TO ELLWOOD HENDRICK
Kumamoto, May, 1894.
Dear Hendrick,— ... I think there was one mistake in the story of [OE]dipus and the Sphinx. It was the sweeping statement about the Sphinx’s alternative. It isn’t true that she devoured every one who couldn’t answer her riddles. Everybody meets the Sphinx in life;—so I can speak from authority. She doesn’t kill people like me,—she only bites and scratches them; and I‘ve got the marks of her teeth in a number of places on my soul. She meets me every few years and asks the same tiresome question,—and I have latterly contented myself with simply telling her, “I don’t know.”
It now seems to me that I was partly wrong in a former letter to you about business morality: I took much too narrow a view of the case, perhaps. The comparison between the Western and Oriental brain—which everybody is forced to make after a few years‘ sojourn here—now appears to me appalling in its results. The Western business man is really a very terrible and wonderful person. He is the outcome, perhaps, of a mediæval wish. For types are created by men’s wishes—just as men themselves are created. The greatest teaching of science is that no Body made us,—but we made ourselves under the smart stimulus of pain. Well, as I was saying, the business man is an answer to a wish. (You know about the frogs who asked Jupiter for a King.) In the age of robber-barons, racks, swordmills, and droit de cuissage,—men prayed Jupiter for Law, Order, System. Jupiter (in the shape of a very, very earnest desire) produced the Business man. He represents insatiate thirst of dominion, supreme intellectual aggressive capacity, faultless practical perceptivity, and the art of handling men exactly like pawns. But he represents also Order, System, Law. He is Organization, and is King of the Earth. The pawns cry out, “We are not pawns.” But he always politely answers, “I am sorry to disagree with you, but I find it expedient for our mutual interest to consider you pawns; besides, I have no time to argue the matter.
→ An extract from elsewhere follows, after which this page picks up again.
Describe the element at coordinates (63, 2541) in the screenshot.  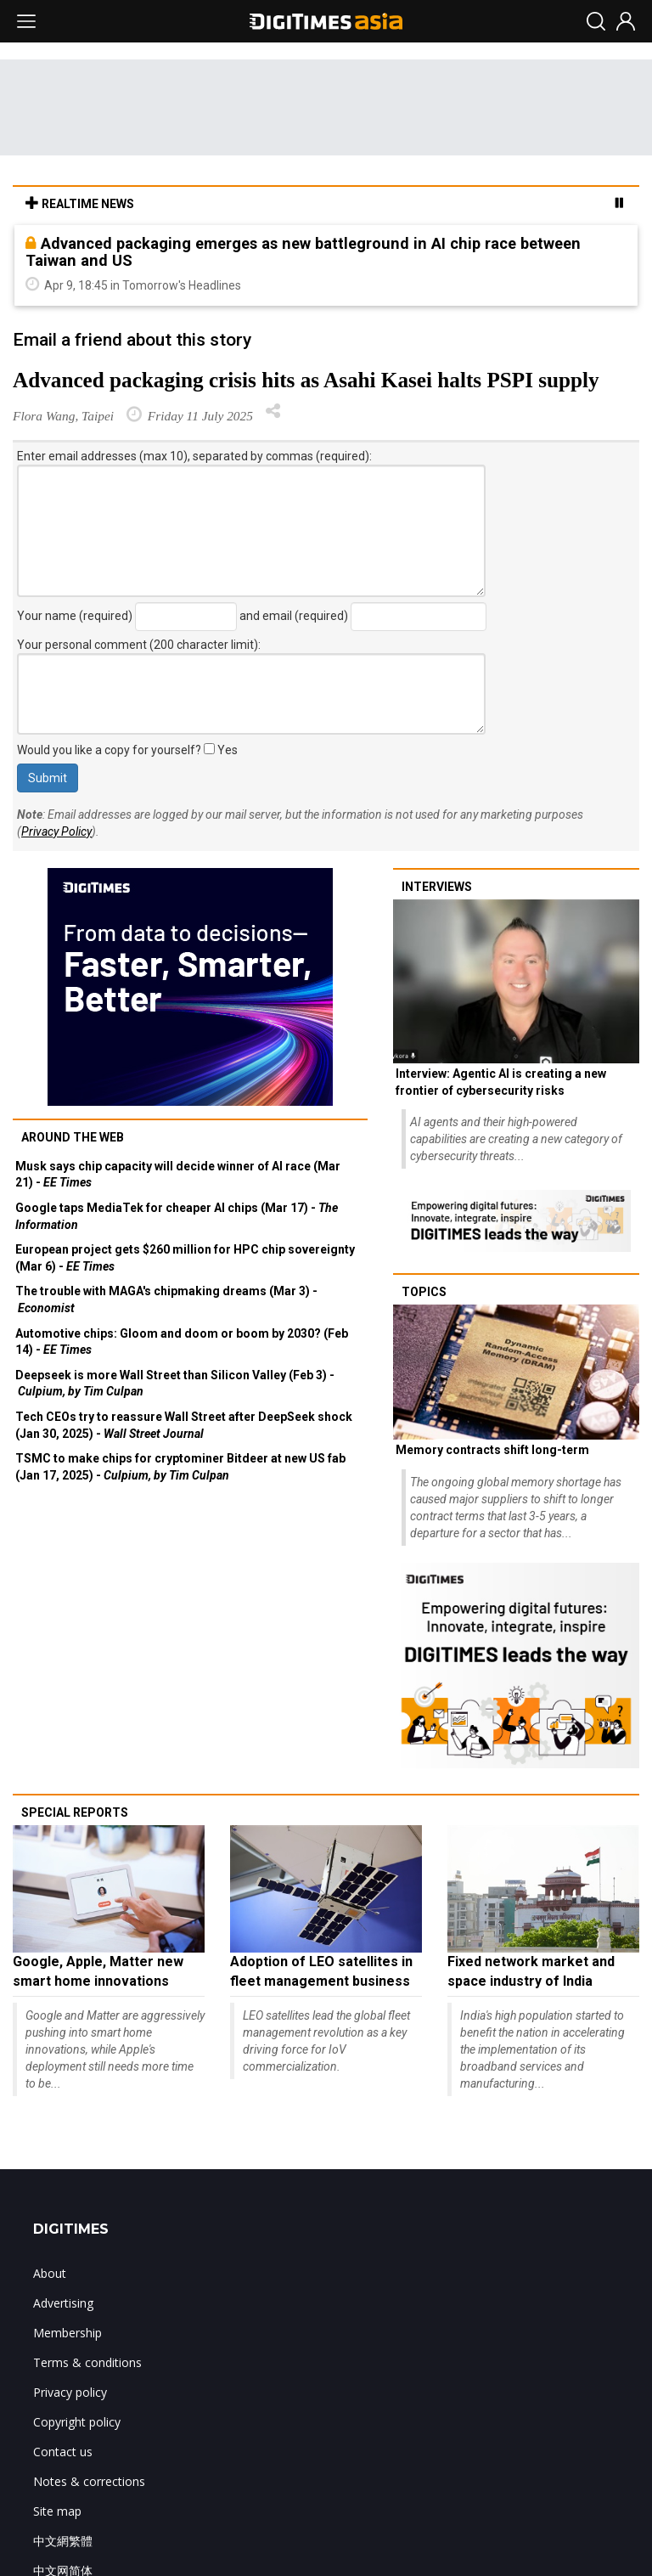 I see `中文網繁體` at that location.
If you think you are not pawns, you must show the faculty of Organization.”
The tyranny of the future must be that of Organization: the monopoly, the trust, the combination, the associated company—representing supremely perfect mathematical unification of Law, Order, and System. Much more powerful than the robber-baron, or Charlemagne, or Barbarossa, these are infinitely less human,—having no souls, etc. (What would be the use of souls!—souls only waste time.) Business is exact and dangerous and powerful like a colossal dynamo: it is the extreme of everything men used to pray for,—and it is not what they did not pray for. Perhaps they would like the robber-baron better.
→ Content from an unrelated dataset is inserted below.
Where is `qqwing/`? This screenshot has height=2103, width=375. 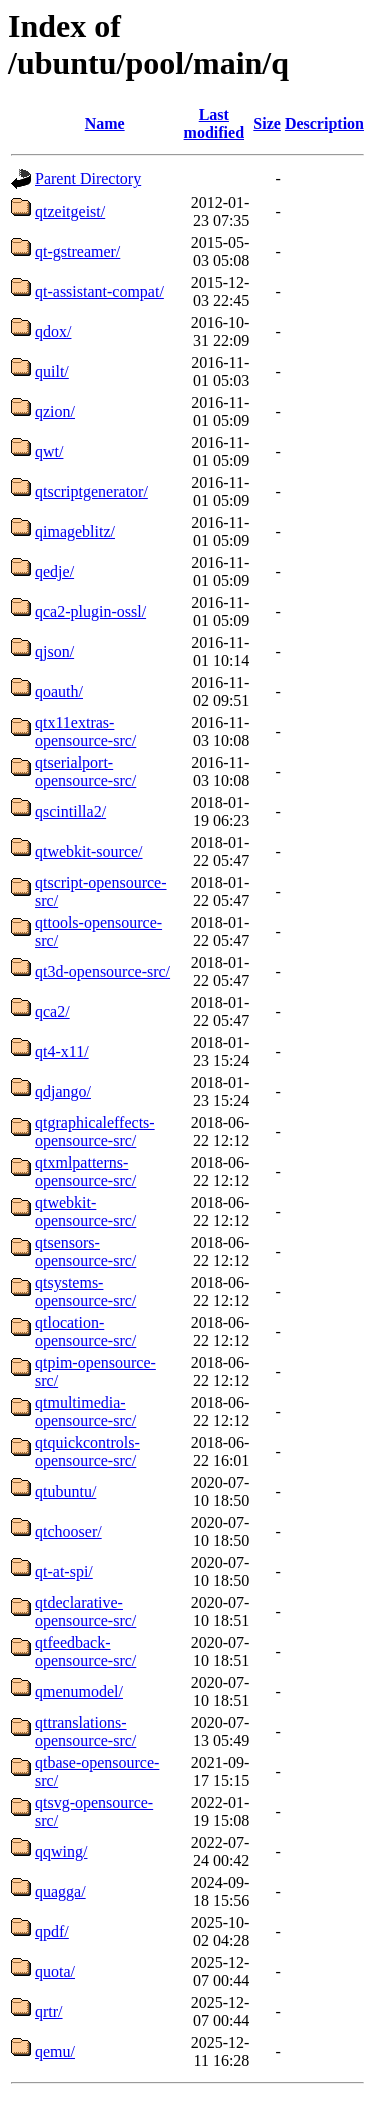 qqwing/ is located at coordinates (61, 1851).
We little petty outsiders—the gnats hovering about life—feel the world is changing too quickly: all becoming methodical as an abacus. There isn’t any more room for us. Competition is of no use. Law, Order, and System fill the places without consulting us,—the editorial desks, the clerkships, the Government posts, the publishers‘ offices, the pulpits, the professorships, the sinecures as well as the tough jobs. Where a worker is unnecessary, a pawn is preferred. (Oh, for a lodge in some vast wilderness!—provided with a good table and a regular supply of reading from Murray’s circulating library!) One thing is dead sure: in another generation there can be no living by dreaming and scheming of art: only those having wealth can indulge in the luxury of writing books for their own pleasure....
Faithfully ever,
Lafcadio Hearn.
TO ELLWOOD HENDRICK
Kumamoto, May, 1894.
Dear Hendrick,—So far from your letters not being interesting, they are always full of interest—first, simply because they are your letters; secondly, because they tell the evolution of you—showing how, after all, we are made by the eternal forces. That you become a business man, in every sense of the word, is inevitable. It would be wrong if you did not. It would be wrong not to love your profession. The evil of becoming a business man exists only for small men—dries small men up. Surely you are not small! There is nothing to regret—except perhaps a temporary darkness which may yield to enormous light later on. Some would say to you, “Always keep one little place in your heart from hardening.” I would say nothing of the kind now: I think you are too large to be talked to in that way.